> [What is required] Pull every line from the records that has the word "carbon" in it.

'''

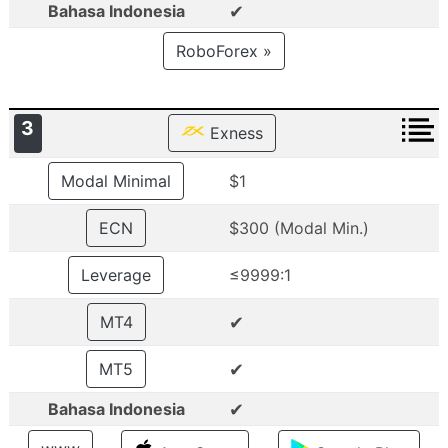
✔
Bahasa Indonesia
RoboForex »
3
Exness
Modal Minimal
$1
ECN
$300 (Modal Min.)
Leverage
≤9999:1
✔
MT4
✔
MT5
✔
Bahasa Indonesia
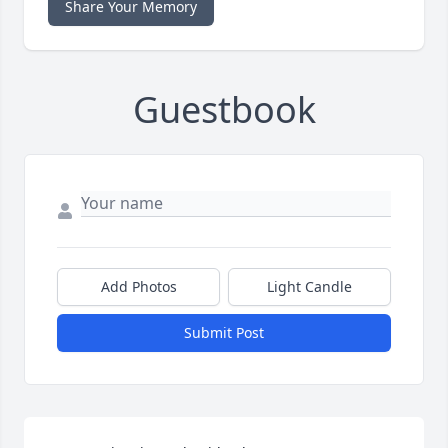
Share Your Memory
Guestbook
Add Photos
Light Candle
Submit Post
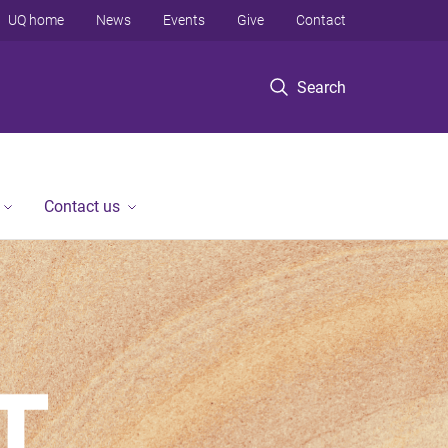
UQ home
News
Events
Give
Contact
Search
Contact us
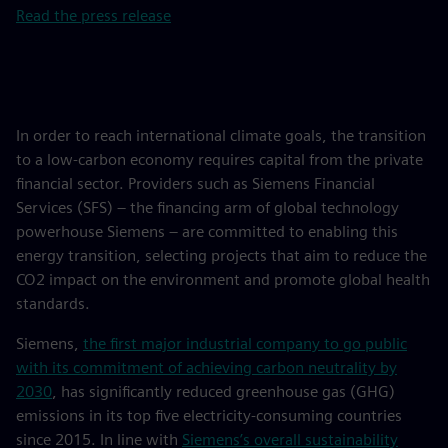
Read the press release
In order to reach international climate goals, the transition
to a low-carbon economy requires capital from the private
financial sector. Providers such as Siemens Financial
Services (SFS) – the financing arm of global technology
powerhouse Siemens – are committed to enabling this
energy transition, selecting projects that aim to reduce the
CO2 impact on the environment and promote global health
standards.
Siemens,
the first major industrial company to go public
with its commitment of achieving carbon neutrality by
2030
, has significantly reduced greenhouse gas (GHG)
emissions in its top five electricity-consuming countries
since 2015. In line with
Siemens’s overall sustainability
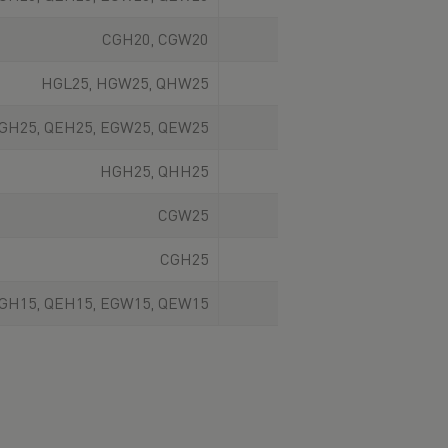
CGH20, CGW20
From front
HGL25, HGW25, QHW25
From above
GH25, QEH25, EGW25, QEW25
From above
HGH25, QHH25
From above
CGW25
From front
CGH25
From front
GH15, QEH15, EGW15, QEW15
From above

'''
'''

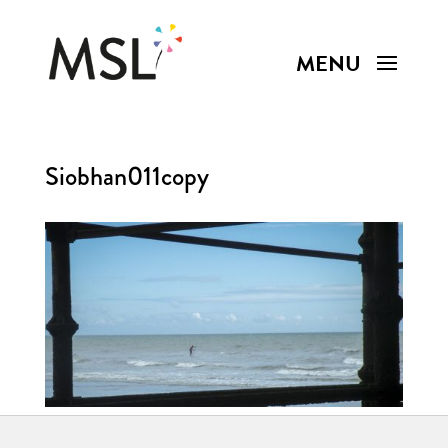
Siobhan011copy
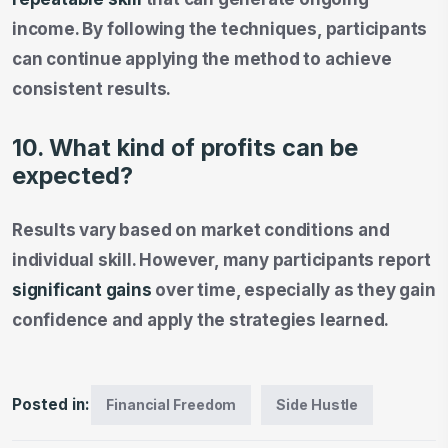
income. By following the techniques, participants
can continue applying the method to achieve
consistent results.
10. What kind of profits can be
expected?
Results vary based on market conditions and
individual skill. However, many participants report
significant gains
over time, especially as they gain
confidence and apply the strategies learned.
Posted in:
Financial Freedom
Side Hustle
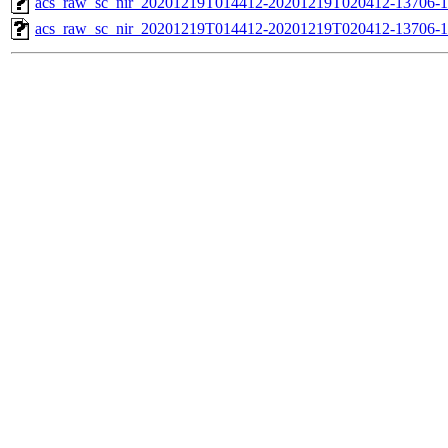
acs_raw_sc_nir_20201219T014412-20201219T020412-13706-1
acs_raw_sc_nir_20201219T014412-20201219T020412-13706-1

'''

> [Task solution]
to a low-carbon economy requires capital from the private
with its commitment of achieving carbon neutrality by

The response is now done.